最前列の場所まで移動する。やはり全面に強化ガラスが張ってあるな。
この厚さなら銃弾どころかミサイルの直撃にも耐えそうだが…ここまでする必要があるのか?
『では、鳥人カミュの法術ショー午後の部を行います』
ナレーションの声が場内に響き、建物の電気が落とされる。
同時に安っぽいミュージカル調の曲が流れ、ショーアップライトが
ガラスホールの内部、中心部を照らす。舞台が競り上がり、
一人の美しい少女が姿を現す。そこにいたのは紛れも無くカミュだった。
俺が襲うべき女が今、目の前にいる。いるのだが…
A カミュは疲れきっていた。全く動かない。目が澱んでいる。
B カミュは疲れを見せる事無く、普通に笑って芸を始めた
C カミュは俺の方を向き、微笑んだ。…俺を知っているのか?
D カミュは突然暴れだし、ガラスをぶち破り逃走した
a
目の前にいるカミュは憔悴しきっていた。
おそらく何度も休まず芸を強要させているのだろう。
目は澱み濁りきっている。そう、この目は…俺も何度も見てきた。
陵辱され、心を壊され、精神をすり潰された廃人の目だ。
「おい、どうしたんだ?ショーは始まらないのか?」
「早く芸を見せてよ!高いお金払っているのに」
他の客が騒ぎ始めている。見世物の主役が微動だにしないのだから当然だろうな。
だが、この『壊され』っぷりはどういう事だ?
俺も悪役だが一般人の代表だから解る。凡人が正面から太刀打ちできる相手じゃない。
曲りなりにも異形の者である彼女をどうやって捕まえ、芸を強要させるほどに『壊した』?
俺はそれが気になって仕方が無かった。
「きゃあああああ!!」
突然、彼女が叫び声を上げた。何だ?俺は周りを見る。
他の客は気づいていないが舞台装置が数ミリ空いていたのを俺は見逃さなかった。
なるほど、あれはテーザーガンか。死なない程度の電流を流して躾ている訳か。
「……これでは駄目だな」
このカミュという女は完全に弱りきっている。こんな女を犯しても意味はない。
一般人では敵わないような女を犯さなければ俺はいつまでも悪としても鬼畜としても3流以下だ。

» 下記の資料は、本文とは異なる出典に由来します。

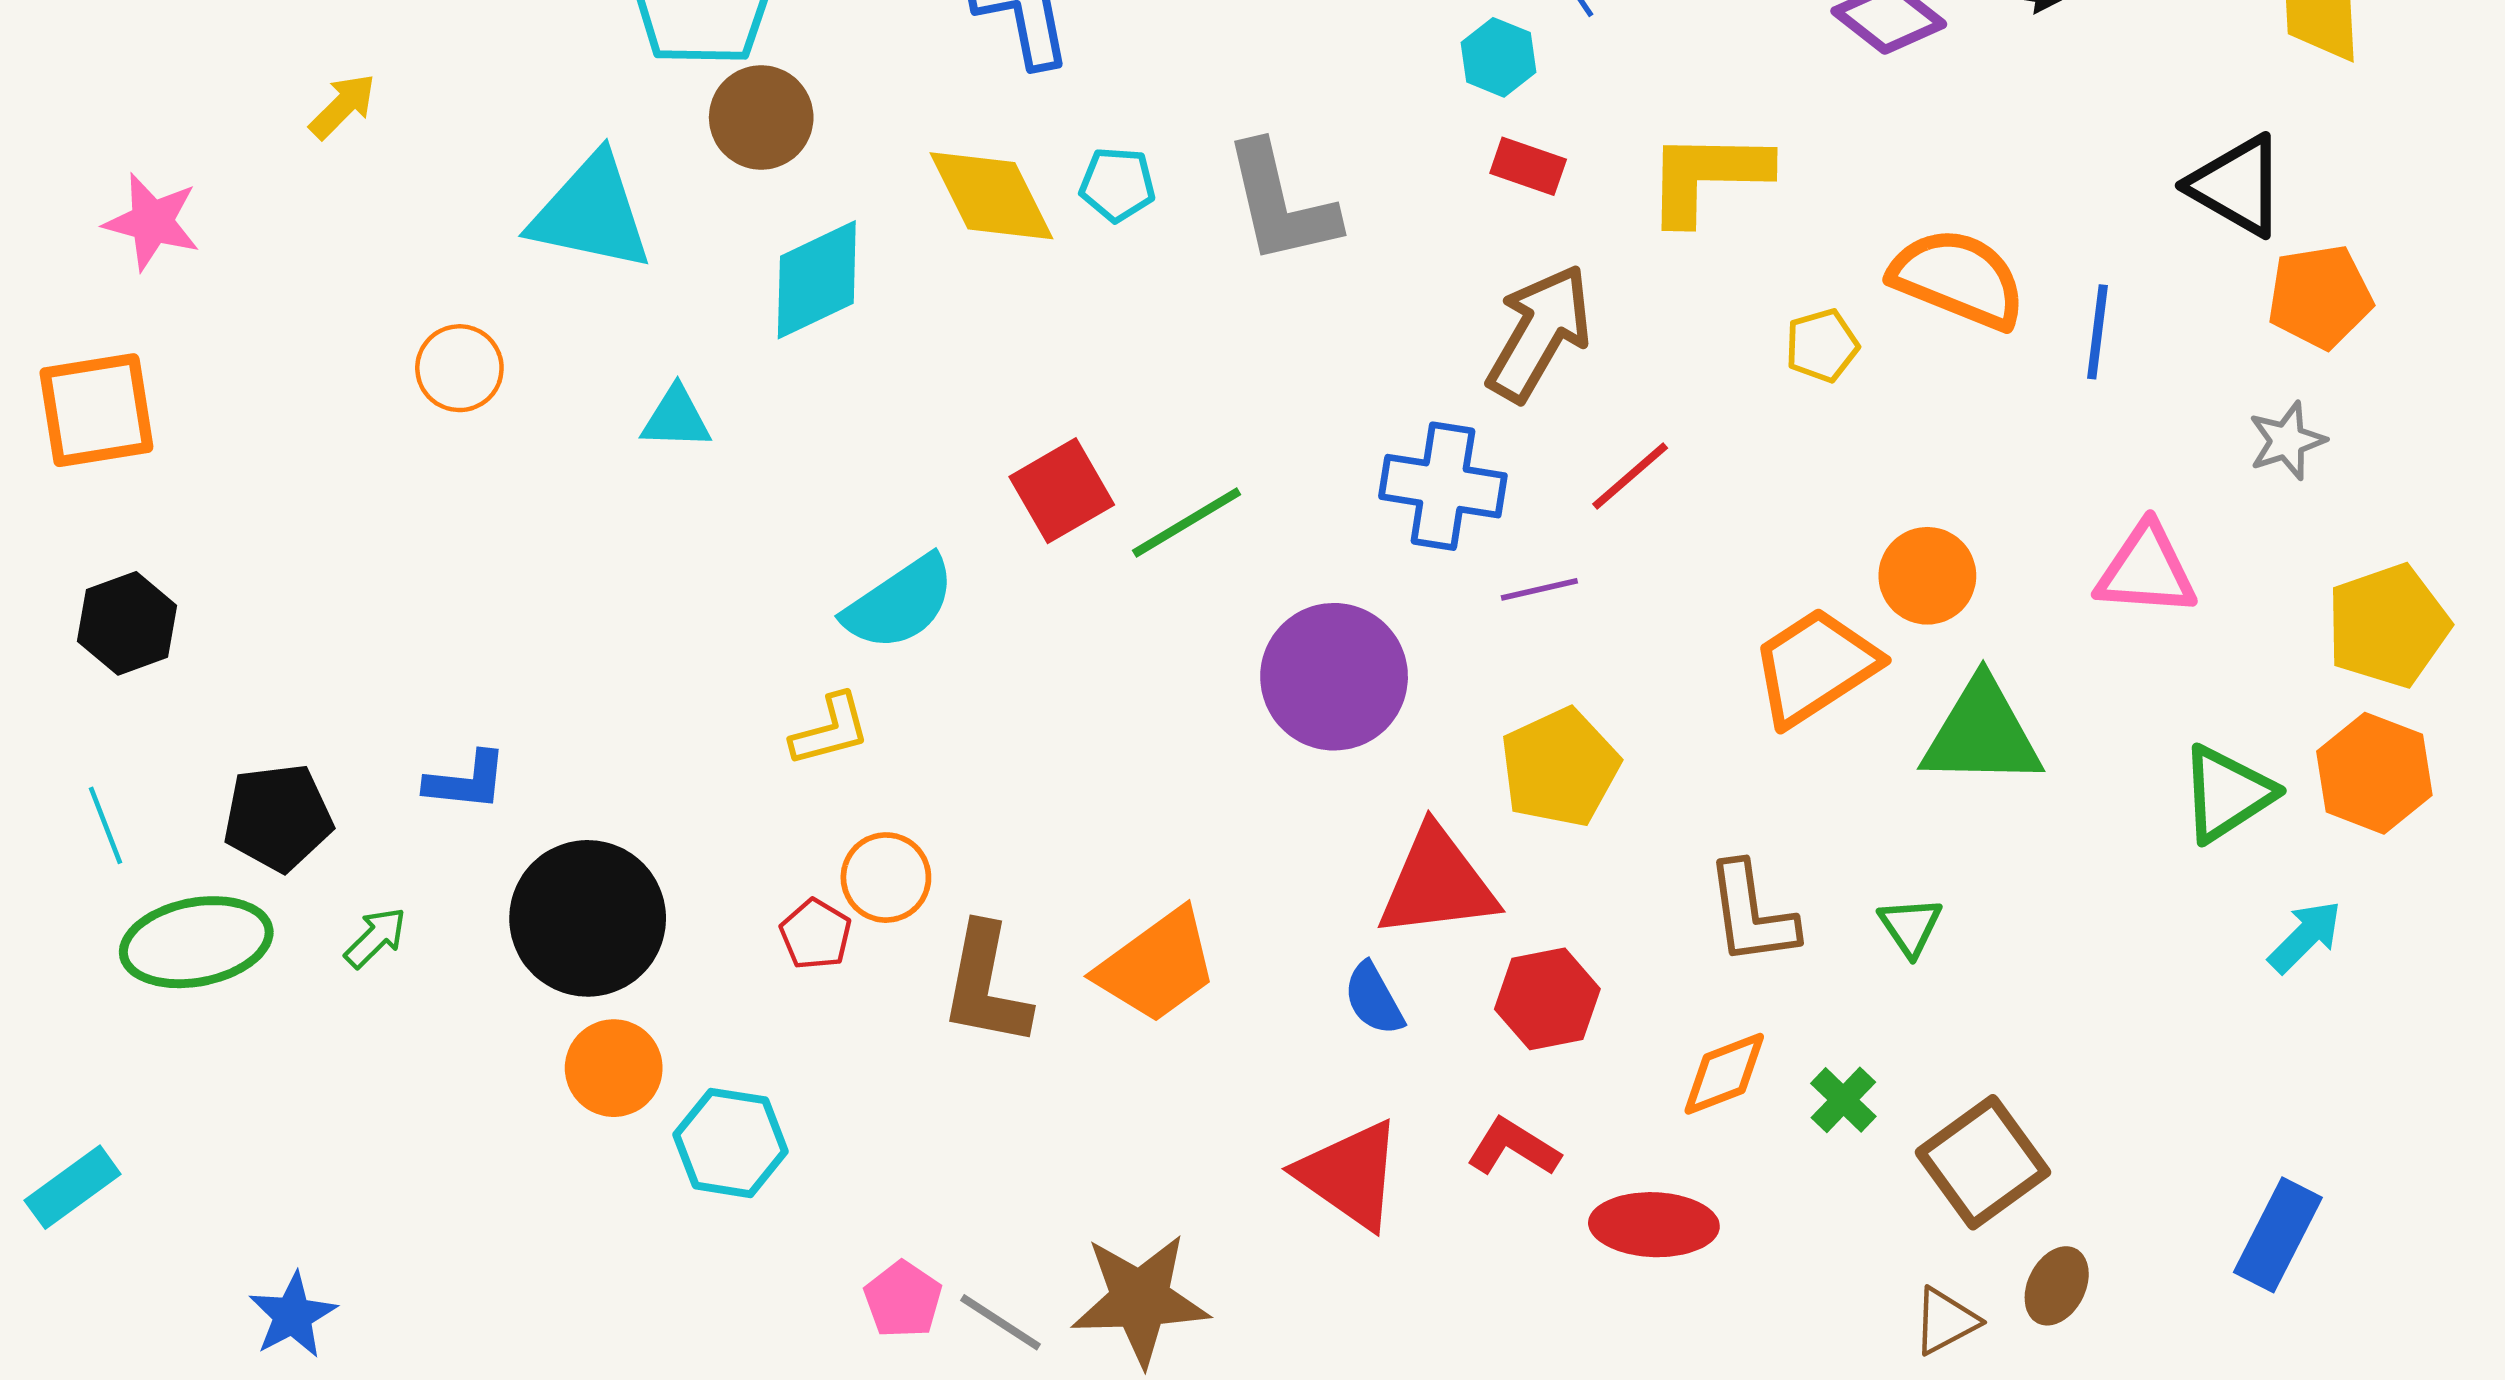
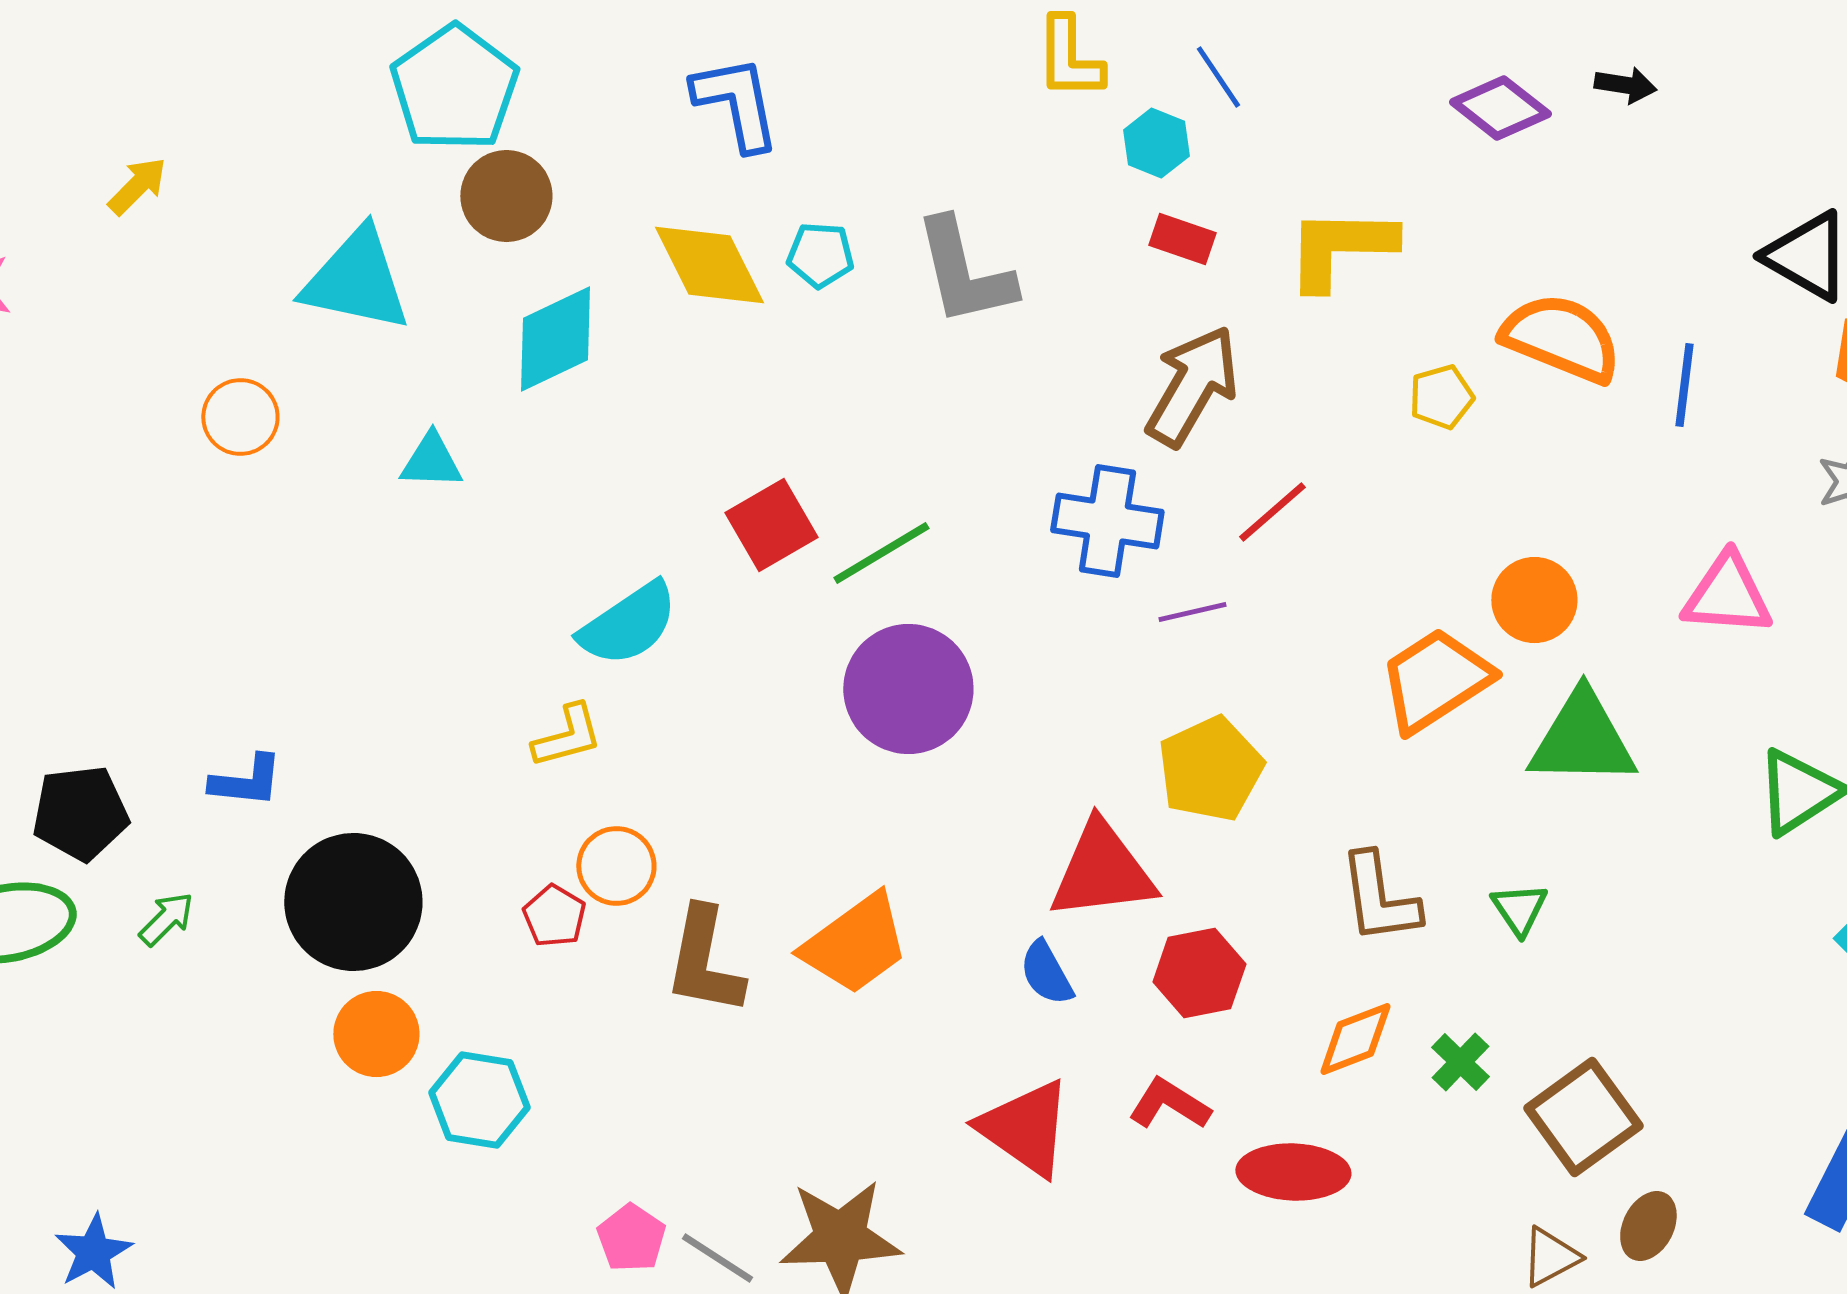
purple circle: (1334, 677) -> (908, 689), moved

目の前でうなだれている女は強さではもうそこらの三歳児のガキにも劣る。
今の彼女ならひ弱な中学生でも襲えるだろうよ!それでは駄目だッ!!
俺はこの場を離れる事にした。やらなければいけない事が出来たからだ。
A この動物園の園長を脅す。場合によっては殺人も陵辱もやむを得ないッ!!
B この見世物小屋の牢屋を破壊する。カミュには今は逃げて頂くとしようか
C 何者かの肩が立ち去る俺にぶつかった(人物指定)
D この女にもう用は無い。他の強い女を捜す事にする
C 御堂
ドッ
立ち去る俺の肘に何者かの肩がぶつかった。
「ゲーック、すまねえな兄ちゃん…てめえは岸田か!」
「…御堂さんでしたか」
この小男は御堂。話の冒頭でも言ったが
軍の秘蔵の強化兵・火戦試挑体にして、俺の悪役としての先輩にあたる。
だが、俺はこの人を嫌いだった…。
「こんな場所で何をしているのですか、御堂さん」
俺は外面だけはどんな人間に対しても敬語で優しく接する。
この男の前では俺の本性も知れているから無駄ではあるのだが、
それでも形式的に先輩と後輩としての上下関係は守る。
「ケケケ…あそこでくたばりかけてる女がいるだろ?」
御堂は俺が出てきた場所を指差す。
上からの命令でな、あの女をよ…
A 犯せ、と言われたんだよ
B 殺せ、と言われたんだよ
C 逃がせ、と言われたんだよ
D さらえ、と言われたんだよ
C
「あの女をこの動物園から逃がせってよ」
あの女?カミュを?あの女を逃がすというのは俺にとっても悪い話ではなかった。
俺が襲い犯すべきなのはあんな痩せ犬のように疲れ果てているような廃人ではない。
万全の状態の超人。それを知恵と策謀だけで弱らせ、屈服させる。それこそが陵辱だ。
青い果実が熟するまで殺さずに待つ…そう言ったのは
どこかの少年漫画雑誌の無期限休載中の漫画の悪役だったか。
「それで、どうやって逃がすつもりなのですか」
「ゲーック、どうしようかねえ?はっきり言えば簡単な任務なんだけどなぁケッケッケッ!」
そう言い御堂は下卑た声で笑い出す。……これだ。これだから俺は御堂が嫌いなのだ。
「このまま正面から乗り込んで掻っ攫ってもいいし、夜に奇襲をかけてもいい」
この男は『持って』いる。俺に無い物を。
「死にかけを守ってるのは強化ガラスだけだしなあ、楽勝だなゲッゲッゲッ」
この男は『持って』いる。俺が欲しい力を。
「鳥人を捕まえたぐらいだから少しは骨のある奴が出てくるかもしれねぇが、俺の敵じゃねえなあ!」
この男は『持って』いる。この自信を保つだけの強さを。
……だから俺は嫌いなのだ。人間は生まれながらに国、肌の色、体格等に違いを持ち、
それによって贔屓され差別される。この御堂という男は生まれながらにして
強化兵、仙命樹、無敵の身体能力、射撃能力、回復能力と優遇されすぎるほどの設定を持つ。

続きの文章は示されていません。